Let us pass to the second part of Theorem 2. The definition of \(L_p^r(E_n)\) may be expressed by the requirements
\[ f \in L_p(E_n); \]
\[ \frac{\partial^{[r]+1}}{\partial x_i^{[r]+1}} (-\Delta_{x'}+1)^{-\alpha/2} f \in L_p(E_n), \qquad i=1,\ldots,n-1; \]
\[ \frac{\partial^{[r]+1}}{\partial x_n^{[r]+1}} \left(-\frac{\partial^2}{\partial x_n^2}+1\right)^{-\alpha/2} f \in L_p(E_n), \qquad \alpha=[r]+1-r, \]

\[ \text{* That is, by the solution of the problem } \Delta u-u=0,\quad u(x,0)=f(x). \]

where

\[ (-\Delta_{x'}+1)^{-\alpha/2}f=\int_{E_{n-1}}G_\alpha^{\,n-1}(x'-y')f(y',x_n)\,dy', \]

\[ \left(-\frac{\partial^2}{\partial x_n^2}+1\right)^{-\alpha/2}f =\int_{-\infty}^{\infty}G_\alpha^{\,1}(x_n-y_n)f(x',y_n)\,dy_n. \]

Now let \(f'(x')\in B_p^{r'}(E_{n-1})\), \(r'=r-1/p\). Take the metaharmonic extension \(u(x',x_n)\) of the function \(f'(x')\) into the half-space \(E_n^+\) \((x_n>0)\) and extend it by the method of Whitney and Hestenes, preserving smoothness, to the whole space \(E_n\). The function \(U(x)\) thus obtained gives the desired extension. The proof is reduced to estimating the integral

\[ \int_{E_n}\left\{|U|^p+ \left|\frac{\partial^{[r]+1}}{\partial x_n^{[r]+1}} \left(-\frac{\partial^2}{\partial x_n^2}+1\right)^{-\alpha/2}U\right|^p +\sum_{i=1}^{n}\left| \frac{\partial^{[r]+1}}{\partial x_i^{[r]+1}} (-\Delta_{x'}+1)^{-\alpha/2}U \right|^p\right\}dx, \]

which is obtained on the basis of Hilbert’s two-parameter inequality and Theorem 329 from \((^5)\). Various properties of metaharmonic extension are also used, in particular the equality

\[ \int_{E_{n-1}}G_\alpha^{\,n-1}(x'-y')u(y',x_n)\,dy' =\frac{1}{\Gamma(\alpha)}\int_{x_n}^{\infty} \frac{u(x',\tau)\,d\tau}{(\tau-x_n)^{1-\alpha}}, \qquad x_n>0. \]

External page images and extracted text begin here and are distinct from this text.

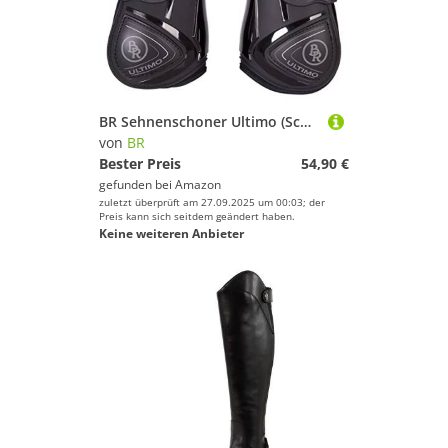
BR Sehnenschoner Ultimo (Schwarz, Full)
von
BR
Bester Preis
54,90 €
gefunden bei
Amazon
zuletzt überprüft am 27.09.2025 um 00:03; der
Preis kann sich seitdem geändert haben.
Keine weiteren Anbieter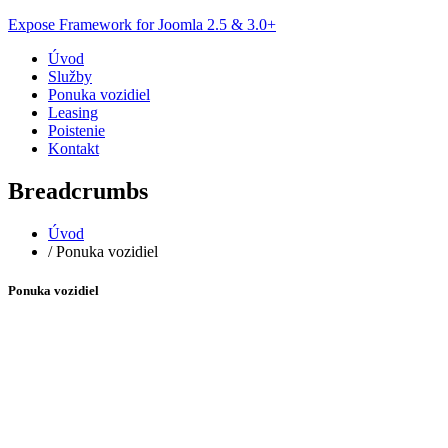
Expose Framework for Joomla 2.5 & 3.0+
Úvod
Služby
Ponuka vozidiel
Leasing
Poistenie
Kontakt
Breadcrumbs
Úvod
/
Ponuka vozidiel
Ponuka vozidiel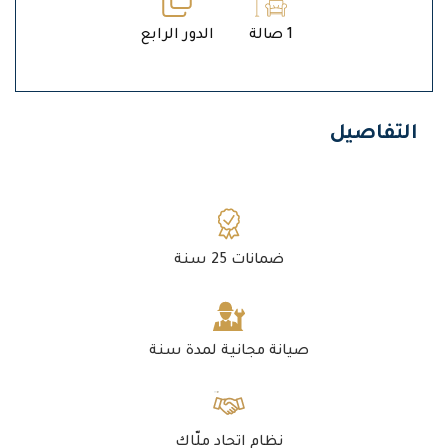
1 صالة
الدور الرابع
التفاصيل
ضمانات 25 سنة
صيانة مجانية لمدة سنة
نظام اتحاد ملّاك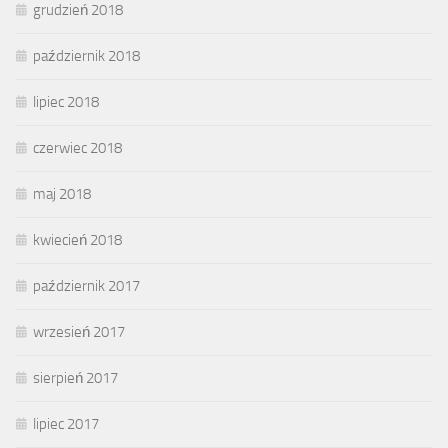
grudzień 2018
październik 2018
lipiec 2018
czerwiec 2018
maj 2018
kwiecień 2018
październik 2017
wrzesień 2017
sierpień 2017
lipiec 2017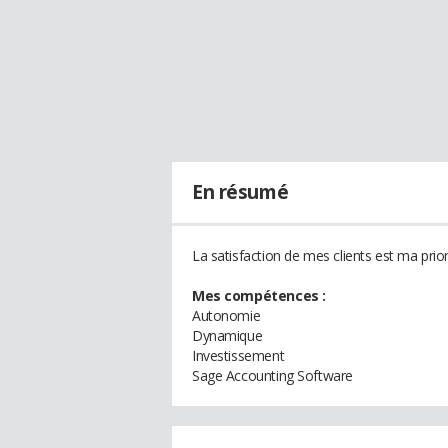
En résumé
La satisfaction de mes clients est ma priori
Mes compétences :
Autonomie
Dynamique
Investissement
Sage Accounting Software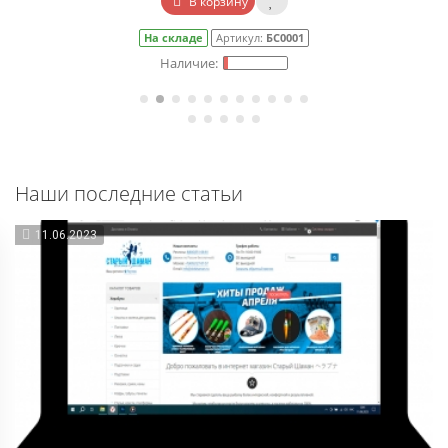
В корзину
На складе
Артикул:
БС0001
Наши последние статьи
11.06.2023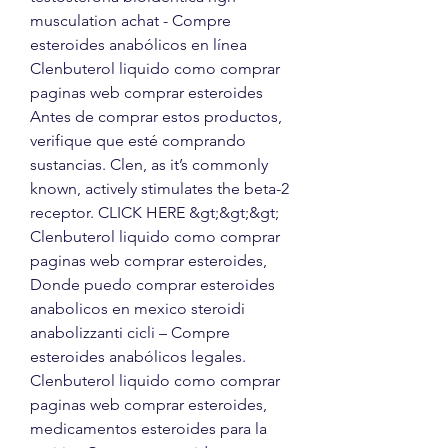
musculation achat - Compre 
esteroides anabólicos en línea 
Clenbuterol liquido como comprar 
paginas web comprar esteroides 
Antes de comprar estos productos, 
verifique que esté comprando 
sustancias. Clen, as it’s commonly 
known, actively stimulates the beta-2 
receptor. CLICK HERE &gt;&gt;&gt; 
Clenbuterol liquido como comprar 
paginas web comprar esteroides, 
Donde puedo comprar esteroides 
anabolicos en mexico steroidi 
anabolizzanti cicli – Compre 
esteroides anabólicos legales. 
Clenbuterol liquido como comprar 
paginas web comprar esteroides, 
medicamentos esteroides para la 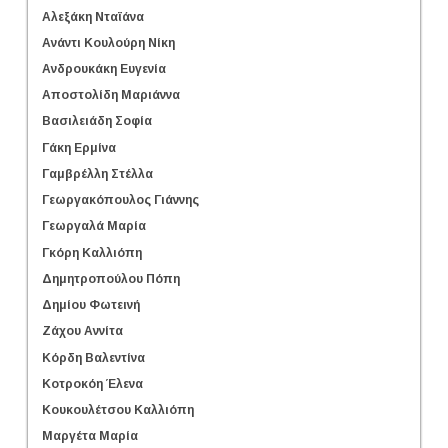
Αλεξάκη Νταϊάνα
Ανάντι Κουλούρη Νίκη
Ανδρουκάκη Ευγενία
Αποστολίδη Μαριάννα
Βασιλειάδη Σοφία
Γάκη Ερμίνα
Γαμβρέλλη Στέλλα
Γεωργακόπουλος Γιάννης
Γεωργαλά Μαρία
Γκόρη Καλλιόπη
Δημητροπούλου Πόπη
Δημίου Φωτεινή
Ζάχου Αννίτα
Κόρδη Βαλεντίνα
Κοτροκόη Έλενα
Κουκουλέτσου Καλλιόπη
Μαργέτα Μαρία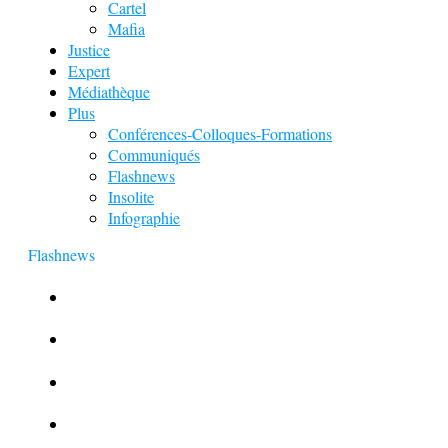
Cartel
Mafia
Justice
Expert
Médiathèque
Plus
Conférences-Colloques-Formations
Communiqués
Flashnews
Insolite
Infographie
Flashnews
Europol : Un calendrier de l’Avent insolite
Le corbeau vole une arme sur une scène de crime
Foot et Blanchiment d’argent
L’illusion d’incognito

In the intermediate computations there occur weighted integrals of \(u(x',x_n)\).

Finally, let us formulate a general theorem on the extension of a system of functions. Let \(E_m\) be the hyperplane obtained by fixing the last \(n-m\) coordinates; for definiteness we shall assume \(x_{m+1}=0,\ldots,x_n=0\).

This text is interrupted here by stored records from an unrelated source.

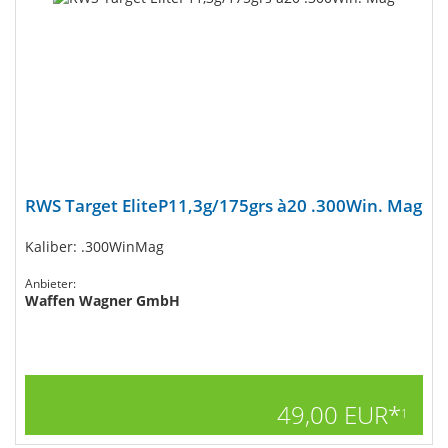
RWS Target EliteP11,3g/175grs à20 .300Win. Mag
Kaliber: .300WinMag
Anbieter:
Waffen Wagner GmbH
49,00 EUR*
1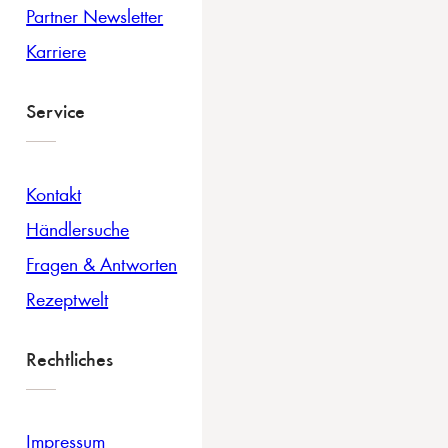
Partner Newsletter
Karriere
Service
Kontakt
Händlersuche
Fragen & Antworten
Rezeptwelt
Rechtliches
Impressum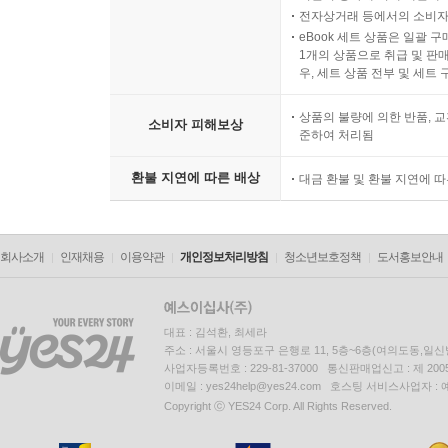
전자상거래 등에서의 소비자
eBook 세트 상품은 일괄 
1개의 상품으로 취급 및 판매
우, 세트 상품 전부 및 세트
상품의 불량에 의한 반품, 교
소비자 피해보상
준하여 처리됨
환불 지연에 따른 배상
대금 환불 및 환불 지연에 
회사소개
인재채용
이용약관
개인정보처리방침
청소년보호정책
도서홍보안내
대표 : 김석환, 최세라
주소 : 서울시 영등포구 은행로 11, 5층~6층(여의도동,일신
사업자등록번호 : 229-81-37000 통신판매업신고 : 제 200
이메일 : yes24help@yes24.com 호스팅 서비스사업자 :
Copyright ⓒ YES24 Corp. All Rights Reserved.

Theorem 3. Let on the hyperplane \(E_m\) there be given a system of functions

\[ f_{\lambda_{m+1},\ldots,\lambda_n}^{\lambda}(x_1,\ldots,x_m) \in B_p^{\,r-\lambda-(n-m)/p}(E_m), \]

\[ \lambda=0,\ldots,l;\qquad r-\lambda-\frac{n-m}{p}>0;\qquad \lambda_i\ge 0,\quad \lambda_{m+1}+\cdots+\lambda_n=\lambda. \]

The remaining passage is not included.